Over the years I’ve bounced around quite a bit in the engineering world; I’ve found myself actively developing applications on the front-end, middleware, platform, and even munging around in data warehouses. I guess you could call me a “full-stack” engineer.

Recently, I had an excellent opportunity to be the tech-lead for a rewrite into FullContact’s new web-platform dubbed Redboat. During the stretch, I stumbled across a “Code Smell” while digging around the code of an upcoming feature.

In Software Engineering, the term “Code Smell” implies something is fundamentally wrong with code, but you’re not quite sure what it is. Typically an experienced engineer will sense the smell, then follow it until the underlying cause is addressed.

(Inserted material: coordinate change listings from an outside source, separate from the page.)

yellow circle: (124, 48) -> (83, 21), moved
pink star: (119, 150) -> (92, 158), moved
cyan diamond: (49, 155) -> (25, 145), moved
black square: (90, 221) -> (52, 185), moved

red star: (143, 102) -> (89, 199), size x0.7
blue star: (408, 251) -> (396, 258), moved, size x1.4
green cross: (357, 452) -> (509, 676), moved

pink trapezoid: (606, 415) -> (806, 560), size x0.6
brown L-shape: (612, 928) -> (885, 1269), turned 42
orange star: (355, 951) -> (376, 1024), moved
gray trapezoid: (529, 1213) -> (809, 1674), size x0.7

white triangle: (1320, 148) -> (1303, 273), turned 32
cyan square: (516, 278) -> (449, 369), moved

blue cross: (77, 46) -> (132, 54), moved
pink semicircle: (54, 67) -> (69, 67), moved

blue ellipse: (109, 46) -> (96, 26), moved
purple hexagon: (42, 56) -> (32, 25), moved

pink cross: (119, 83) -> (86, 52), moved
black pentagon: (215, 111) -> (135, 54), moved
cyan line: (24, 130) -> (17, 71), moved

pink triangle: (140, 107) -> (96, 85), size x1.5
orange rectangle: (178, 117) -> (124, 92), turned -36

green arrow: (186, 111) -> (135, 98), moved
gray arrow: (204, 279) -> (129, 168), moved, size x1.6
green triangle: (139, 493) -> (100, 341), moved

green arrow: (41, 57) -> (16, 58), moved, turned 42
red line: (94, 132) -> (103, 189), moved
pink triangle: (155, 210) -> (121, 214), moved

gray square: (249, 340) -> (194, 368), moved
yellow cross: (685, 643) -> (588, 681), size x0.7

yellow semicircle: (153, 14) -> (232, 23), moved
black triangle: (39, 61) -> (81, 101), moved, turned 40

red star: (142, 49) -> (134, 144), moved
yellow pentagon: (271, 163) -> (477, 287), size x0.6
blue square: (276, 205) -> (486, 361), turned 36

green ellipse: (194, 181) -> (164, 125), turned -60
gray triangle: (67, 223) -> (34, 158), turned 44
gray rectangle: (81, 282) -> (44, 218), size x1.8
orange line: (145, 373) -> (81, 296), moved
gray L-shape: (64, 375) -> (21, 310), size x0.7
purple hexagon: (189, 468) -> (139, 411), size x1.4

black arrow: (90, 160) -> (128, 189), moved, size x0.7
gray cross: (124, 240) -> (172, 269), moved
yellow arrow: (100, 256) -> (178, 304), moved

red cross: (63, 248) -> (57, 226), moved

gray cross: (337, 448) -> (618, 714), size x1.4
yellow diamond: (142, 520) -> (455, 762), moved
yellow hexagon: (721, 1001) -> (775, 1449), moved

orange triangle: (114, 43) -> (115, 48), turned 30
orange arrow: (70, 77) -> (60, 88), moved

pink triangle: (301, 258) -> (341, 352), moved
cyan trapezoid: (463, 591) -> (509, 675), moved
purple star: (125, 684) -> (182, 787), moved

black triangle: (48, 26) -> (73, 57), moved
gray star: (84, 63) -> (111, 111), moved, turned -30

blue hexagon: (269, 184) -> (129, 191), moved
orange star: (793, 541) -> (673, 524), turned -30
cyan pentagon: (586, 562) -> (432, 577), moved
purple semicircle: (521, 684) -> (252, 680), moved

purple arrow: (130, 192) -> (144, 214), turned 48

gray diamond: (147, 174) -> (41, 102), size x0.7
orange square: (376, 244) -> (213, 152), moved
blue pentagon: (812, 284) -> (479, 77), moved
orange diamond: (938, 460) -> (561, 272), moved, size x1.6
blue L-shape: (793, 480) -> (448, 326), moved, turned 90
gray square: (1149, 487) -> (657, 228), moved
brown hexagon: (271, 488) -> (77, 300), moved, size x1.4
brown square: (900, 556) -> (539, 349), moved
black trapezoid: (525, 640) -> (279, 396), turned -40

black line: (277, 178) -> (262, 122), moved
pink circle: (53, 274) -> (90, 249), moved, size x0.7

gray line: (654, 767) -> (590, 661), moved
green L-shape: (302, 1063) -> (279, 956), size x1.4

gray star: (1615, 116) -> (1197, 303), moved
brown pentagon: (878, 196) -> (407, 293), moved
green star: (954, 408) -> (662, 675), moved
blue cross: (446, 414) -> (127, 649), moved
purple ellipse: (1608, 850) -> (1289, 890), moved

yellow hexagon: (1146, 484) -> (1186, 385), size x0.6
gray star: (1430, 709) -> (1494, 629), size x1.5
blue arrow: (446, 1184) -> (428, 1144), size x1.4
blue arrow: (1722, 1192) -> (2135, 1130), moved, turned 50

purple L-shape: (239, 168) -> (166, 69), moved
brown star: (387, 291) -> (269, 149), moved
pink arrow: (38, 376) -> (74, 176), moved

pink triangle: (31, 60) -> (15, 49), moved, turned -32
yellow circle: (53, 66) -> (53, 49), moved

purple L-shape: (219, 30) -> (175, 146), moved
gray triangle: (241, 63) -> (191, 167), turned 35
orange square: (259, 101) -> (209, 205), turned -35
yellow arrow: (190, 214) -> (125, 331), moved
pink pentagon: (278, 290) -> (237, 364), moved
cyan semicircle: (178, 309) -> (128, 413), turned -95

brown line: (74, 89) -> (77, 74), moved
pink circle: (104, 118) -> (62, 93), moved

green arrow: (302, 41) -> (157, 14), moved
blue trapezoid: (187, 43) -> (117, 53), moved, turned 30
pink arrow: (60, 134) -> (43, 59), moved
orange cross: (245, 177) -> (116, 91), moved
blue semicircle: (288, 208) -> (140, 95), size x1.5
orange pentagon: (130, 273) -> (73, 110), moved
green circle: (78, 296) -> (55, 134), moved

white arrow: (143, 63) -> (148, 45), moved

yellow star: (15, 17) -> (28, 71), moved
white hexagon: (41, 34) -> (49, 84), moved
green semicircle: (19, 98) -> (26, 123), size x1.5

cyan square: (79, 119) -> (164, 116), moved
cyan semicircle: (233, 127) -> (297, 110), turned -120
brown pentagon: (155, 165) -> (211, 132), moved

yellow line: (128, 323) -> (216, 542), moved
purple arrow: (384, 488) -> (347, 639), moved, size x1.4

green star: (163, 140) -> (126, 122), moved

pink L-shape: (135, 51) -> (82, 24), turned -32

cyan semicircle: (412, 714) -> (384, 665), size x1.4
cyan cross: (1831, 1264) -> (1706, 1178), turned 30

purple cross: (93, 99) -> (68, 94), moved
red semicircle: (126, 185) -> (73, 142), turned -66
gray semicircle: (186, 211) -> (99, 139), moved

What was particularly interesting about this smell, was the fact that it became apparent that the code itself didn’t smell. In fact, I came to the conclusion that this code shouldn’t be written at all. The design / ux smelled. With no buy-in necessary; The Designer, Product Manager and I came to the same conclusion that the feature would fit nicely within an already awesome part of our product.

This was a big milestone for Redboat. It signaled to me that the Engineering, Design and Product had started to fit well enough together that “Smells” in one aspect of the application could signal issues to others.

I’d never found myself having such a strong capability to detect underlying issues with an application and act on them. I found myself wondering, what the hell happened?

A friend recently linked me to this excellent / controversial talk by Marty Cagan (Great Engineering, Failed Product). The talk surfaced a lot of my career-long frustrations as an Engineer. Marty also led me to the answer of the question above, what the hell happened during Redboat

  • We ditched the roadmap.
  • We defined the core idea — Build a web-platform that distills our product into something that is faster and easier to understand.
  • We got a Designer, Product Manager and Engineering Team into a separate office to promote collaboration.
  • Most Importantly, we empowered the entire team to act as peers and follow “Smells” everywhere. This led to interesting ideas / improvements on the fly.

Looking back, It was the first time in my career as an Engineer where the term “agile” was truly applicable to how the team operated, and not just an arbitrary engineering process.